I've heard MCAT verbal was the most predictive of Step 1 score, although I don't know how close the association is or where the source was from. I heard it from one of my school deans.
 
Got a 23 MCAT, 232 step 1. Used firecracker pretty much everyday for second year. Just went through and tried to memorize most of each section. Did UW but didn't remember much from it. I don't remember things too well, but I think doing questions everyday helped with that.
 
30 MCAT, 265 Step 1.
Definitely possible but worked my butt off for 2 months, can't emphasize this. Baseline was 220.
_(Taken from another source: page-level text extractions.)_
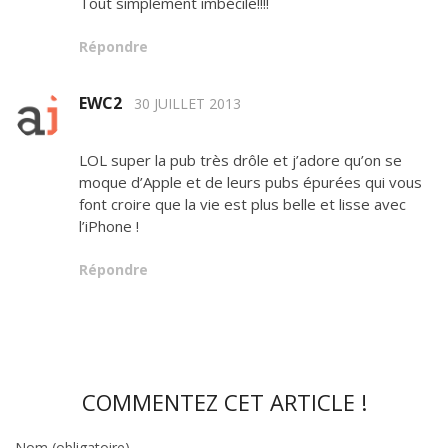
Tout simplement imbécile!!!!
Répondre
EWC2
30 JUILLET 2013
LOL super la pub très drôle et j’adore qu’on se
moque d’Apple et de leurs pubs épurées qui vous
font croire que la vie est plus belle et lisse avec
l’iPhone !
Répondre
COMMENTEZ CET ARTICLE !
Nom (obligatoire)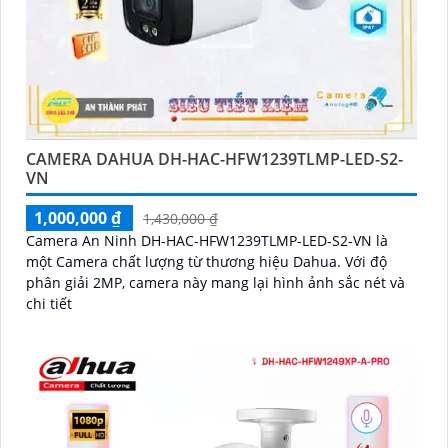
CAMERA DAHUA DH-HAC-HFW1239TLMP-LED-S2-
VN
1,000,000 ₫
1,430,000 ₫
Camera An Ninh DH-HAC-HFW1239TLMP-LED-S2-VN là
một Camera chất lượng từ thương hiệu Dahua. Với độ
phân giải 2MP, camera này mang lại hình ảnh sắc nét và
chi tiết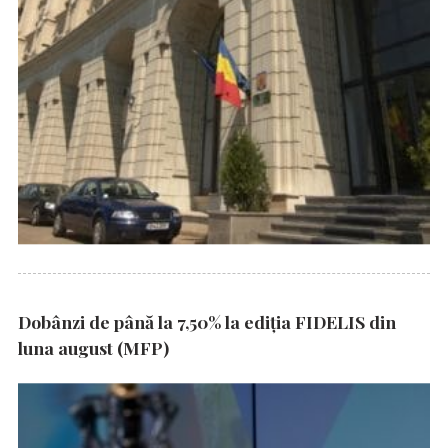
Dobânzi de până la 7,50% la ediția FIDELIS din
luna august (MFP)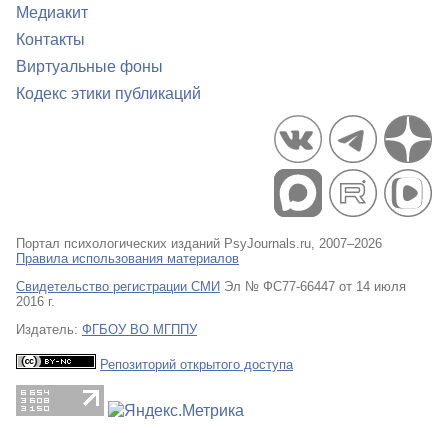
Медиакит
Контакты
Виртуальные фоны
Кодекс этики публикаций
Портал психологических изданий PsyJournals.ru, 2007–2026
Правила использования материалов
Свидетельство регистрации СМИ
Эл № ФС77-66447 от 14 июля
2016 г.
Издатель:
ФГБОУ ВО МГППУ
Репозиторий открытого доступа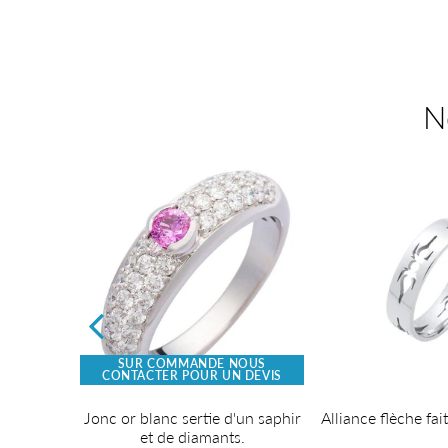
sur
sur
Facebook
Twitter
N
SUR COMMANDE NOUS
CONTACTER POUR UN DEVIS
tie d'une
Jonc or blanc sertie d'un saphir
Alliance flèche fai
re et de
et de diamants.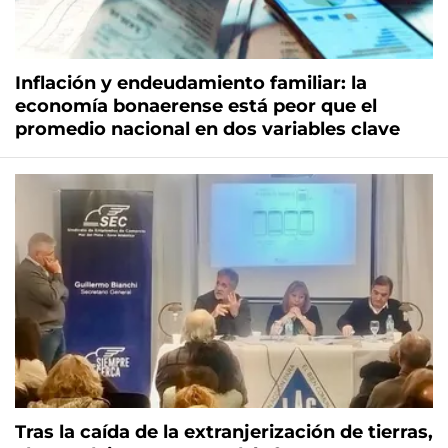
Inflación y endeudamiento familiar: la
economía bonaerense está peor que el
promedio nacional en dos variables clave
Tras la caída de la extranjerización de tierras,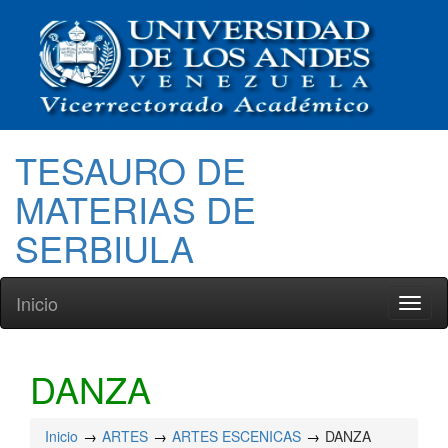
TESAURO DE
MATERIAS DE
SERBIULA
Inicio
Toggl
naviga
DANZA
Inicio
ARTES
ARTES ESCENICAS
DANZA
holy crap that is awesome. do you have a writeup? and arent you in dental school?
 
It's really not.
True but having rich parents/access to more study resources almost certain has a drastic affect on your score. I know a lot of people who took the MCAT and did meh, their parents paid for them to take a 2-3k course and their scores all went up 8-12 points. Also if your parents can afford to pay for your living expenses and you don’t have to work on top of school and MCAT study that is a game changer. Just anecdotal but all of the people I know who killed the MCAT were in these circumstances.
 
For what it's worth, I had to retake the MCAT. First try I got a 19, second try I got a 23. I ended up with a 242 on step 1 and a 259 on step 2 CK. My school compiled MCAT vs. Step 1 scores for it's student and found no correlation between MCAT score and Step 1 score. I am proof of that. I don't know what my 19/23 is worth on the new scoring system though.